Devil's Peak
- Author: Deon Meyer
- Original title: Infanta
- Translator: K. L. Seeger
- Language: Afrikaans
- Series: Benny Griessel Mysteries
- Genre: Crime
- Set in: 2004
- Published: 2004
- Publisher: Hodder & Stoughton
- Publication place: South Africa
- Published in English: 2007
- Pages: 409
- ISBN: 978-0-340-82265-4 (Eng. trans.)
- Followed by: Thirteen Hours

= Devil's Peak (novel) =

2007 novel by Deon Meyer

Devil's Peak is a detective novel by South African novelist Deon Meyer, first published in Afrikaans under the title Infanta in 2004. The English translation by K. L. Seeger was published under the title Devil's Peak in 2007, and it has since been translated into a number of other languages.
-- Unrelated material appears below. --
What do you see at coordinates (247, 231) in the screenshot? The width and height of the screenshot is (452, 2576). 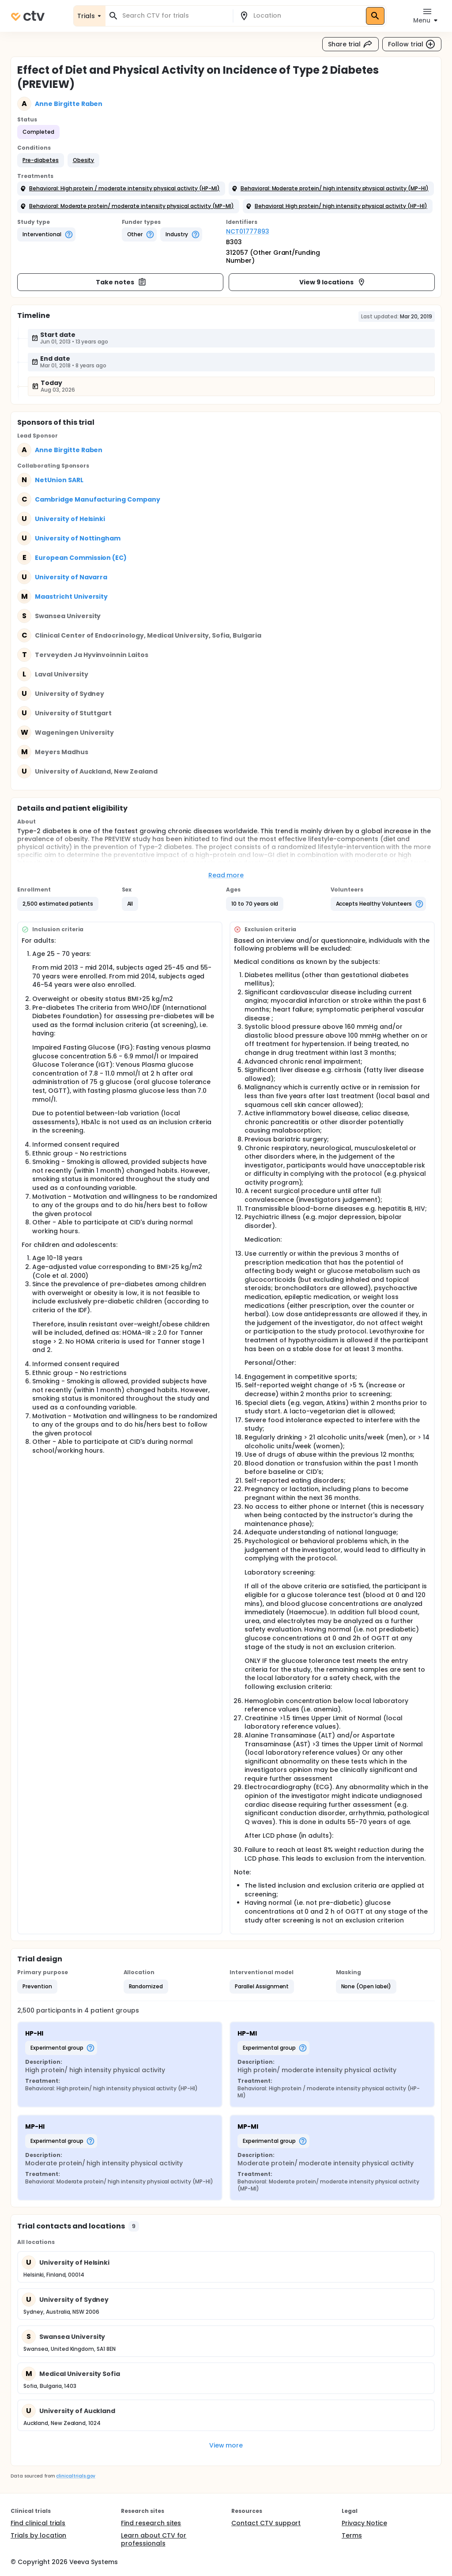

This novel begins a series of seven detective novels featuring Inspector Benny Griessel.

== Plot summary ==
Thobela Mpayipheli is a former Umkhonto we Sizwe soldier and KGB assassin, who hangs up his boots to take care of his adopted son Pakamile. When Pakamile is killed in a random shooting by armed robbers, Thobela has only one thing on his mind: to do justice and hunt down child abusers across the country. He becomes a vigilante. Inspector Griessel, an alcoholic, takes charge of the investigation but he must also deal with his family problems. Intertwined with this is the story of Christine, a prostitute who becomes involved with a Colombian drug dealer and fears for her child.

==Adaptations==

Devil's Peak was adapted as a five-episode TV series for M-Net, with Hilton Pelser starring as Benny Griessel. Written by Matthew Orton in consultation with Meyer, the series was directed by Jozua Malherbe and filmed in Cape Town. It also stars Shamilla Miller, Sisanda Henna, Gérard Rudolf, Masasa Mbangeni, and others. The series aired on M-Net from 29 October 2023, with BBC Studios handling international distribution rights.